Why do some sites claim a much lower number (for example, $5 to $8 million), and how should I judge those claims?
Lower figures often come from ignoring private-business equity, using only visible personal holdings (like liquid assets) and then treating that as total net worth. If the claim does not explain how private company value was estimated or whether debt was subtracted, it is missing the core component that drives the range for owners of long-running distributors.
What role does shared ownership with Lacey Sadoff play in narrowing or widening the net worth range?
Co-ownership usually reduces the portion attributable to any single person, but it can also widen uncertainty because public sources rarely reveal the exact percentage held or whether there are multiple entities with different capitalization. When the article’s range is used, the midpoint should be interpreted as the combined ownership value translated into a personal share, not as a confirmed percentage.
Could business debt make Gary Sadoff’s “equity” meaningfully smaller than a gross valuation would suggest?
Yes. Private distributors can carry substantial financing tied to inventory, licensing, and cash flow. Without debt schedules or lender documentation, estimates can overstate net worth if they use business value proxies that assume low leverage. A credible estimate should address this by subtracting estimated debt or explicitly explaining why debt was not material.
If the extortion and gambling case is documented, does that automatically mean he lost the rumored $45 million?
No. Court materials can establish someone as a listed victim without confirming personal financial loss amounts. Any large dollar figure you see should be traced to a document that specifies a loss, damages, restitution, or loss calculation attributable to him personally. If none exists, treat the number as rumor.

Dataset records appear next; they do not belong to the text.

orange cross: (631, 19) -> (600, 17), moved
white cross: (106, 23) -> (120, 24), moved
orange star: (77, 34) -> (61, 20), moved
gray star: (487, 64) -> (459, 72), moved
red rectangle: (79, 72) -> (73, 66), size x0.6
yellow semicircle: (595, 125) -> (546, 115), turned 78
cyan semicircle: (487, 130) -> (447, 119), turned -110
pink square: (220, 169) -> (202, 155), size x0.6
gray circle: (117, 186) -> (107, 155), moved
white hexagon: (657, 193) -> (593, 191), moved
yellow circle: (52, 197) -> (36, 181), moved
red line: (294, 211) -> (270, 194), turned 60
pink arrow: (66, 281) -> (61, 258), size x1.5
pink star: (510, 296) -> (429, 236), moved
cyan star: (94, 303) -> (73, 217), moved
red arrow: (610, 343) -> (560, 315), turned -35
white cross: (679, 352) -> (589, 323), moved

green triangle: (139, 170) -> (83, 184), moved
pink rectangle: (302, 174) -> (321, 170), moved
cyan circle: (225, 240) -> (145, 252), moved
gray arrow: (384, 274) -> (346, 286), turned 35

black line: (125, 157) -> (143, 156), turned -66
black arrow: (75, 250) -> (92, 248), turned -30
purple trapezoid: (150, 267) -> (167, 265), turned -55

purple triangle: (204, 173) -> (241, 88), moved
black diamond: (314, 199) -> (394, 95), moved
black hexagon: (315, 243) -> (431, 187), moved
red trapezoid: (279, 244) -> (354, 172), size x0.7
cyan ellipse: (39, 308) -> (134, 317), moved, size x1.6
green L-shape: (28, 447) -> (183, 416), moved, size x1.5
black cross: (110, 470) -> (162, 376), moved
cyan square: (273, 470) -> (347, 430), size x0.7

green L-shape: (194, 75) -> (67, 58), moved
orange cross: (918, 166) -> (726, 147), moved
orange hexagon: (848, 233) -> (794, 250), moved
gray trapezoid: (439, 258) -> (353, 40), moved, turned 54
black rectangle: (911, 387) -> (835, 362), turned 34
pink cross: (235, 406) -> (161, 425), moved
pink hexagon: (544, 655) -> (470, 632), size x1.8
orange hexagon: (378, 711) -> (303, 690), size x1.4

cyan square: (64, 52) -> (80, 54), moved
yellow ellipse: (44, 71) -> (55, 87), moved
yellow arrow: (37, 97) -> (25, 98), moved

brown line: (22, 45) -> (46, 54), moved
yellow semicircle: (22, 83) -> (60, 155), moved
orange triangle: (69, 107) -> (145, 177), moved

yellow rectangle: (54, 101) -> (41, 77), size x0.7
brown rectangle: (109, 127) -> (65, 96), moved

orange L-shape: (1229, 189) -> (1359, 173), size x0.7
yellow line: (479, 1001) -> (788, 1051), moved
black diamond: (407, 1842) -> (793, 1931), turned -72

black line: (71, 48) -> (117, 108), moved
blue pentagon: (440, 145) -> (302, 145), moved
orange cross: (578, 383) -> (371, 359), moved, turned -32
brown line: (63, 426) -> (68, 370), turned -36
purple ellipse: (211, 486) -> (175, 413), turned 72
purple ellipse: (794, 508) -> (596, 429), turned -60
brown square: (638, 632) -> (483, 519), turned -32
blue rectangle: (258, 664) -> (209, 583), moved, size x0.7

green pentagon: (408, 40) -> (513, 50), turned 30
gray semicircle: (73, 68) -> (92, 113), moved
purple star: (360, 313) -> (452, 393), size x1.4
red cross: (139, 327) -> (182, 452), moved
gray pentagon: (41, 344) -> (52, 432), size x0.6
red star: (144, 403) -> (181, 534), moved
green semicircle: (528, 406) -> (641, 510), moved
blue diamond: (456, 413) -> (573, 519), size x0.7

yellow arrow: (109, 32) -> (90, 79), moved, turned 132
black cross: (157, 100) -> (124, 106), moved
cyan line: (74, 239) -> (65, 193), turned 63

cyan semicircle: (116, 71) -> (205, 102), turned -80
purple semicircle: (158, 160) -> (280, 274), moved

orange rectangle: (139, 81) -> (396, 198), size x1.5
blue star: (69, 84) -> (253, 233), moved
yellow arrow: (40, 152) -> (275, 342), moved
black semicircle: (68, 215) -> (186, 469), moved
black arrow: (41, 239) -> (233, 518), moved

What is the most common mistake people make when researching “Gary Sadoff net worth” online?
They assume one number from a single website is current and accurate. A better approach is to check whether the site provides a dated methodology and whether the identity matches the Fond du Lac, Wisconsin Badger Liquor executive, since name ambiguity is common and many scrapers blend multiple people into one profile.
How do I tell whether a new figure I find is actually updated for 2026 or just republished from older guesses?
Look for an estimate date, revision date, or evidence that the author pulled recent inputs (new foundation 990-PF year, recent business news, updated property transfers). If the page does not show dates and the methodology is identical to older entries, it is likely re-circulated content rather than a refreshed valuation.
What news signals should trigger re-estimating the net worth range for Gary Sadoff?
Ownership changes (sale, buyback, new partners), major acquisitions or new market expansions for Badger Liquor, significant litigation outcomes that affect assets, or major foundation asset swings in the latest 990-PF filings. Any of these can shift the range faster than general market assumptions.
Are foundation assets counted as Gary Sadoff’s personal net worth?
Not directly. Foundation holdings belong to the foundation, not to him personally, so a net worth estimate should treat them as context for wealth capacity rather than as a one-to-one transfer. If an estimate brands foundation assets as personal wealth without justification, it usually overstates net worth.
If I want the safest way to use this range, what’s a practical interpretation?
Treat $10 million to $30 million as an uncertainty band, not a precise valuation. Use the midpoint only as a reference point for discussion, and adjust mentally for co-ownership, potential debt, and the fact that no audited business financials are publicly available for private equity stakes.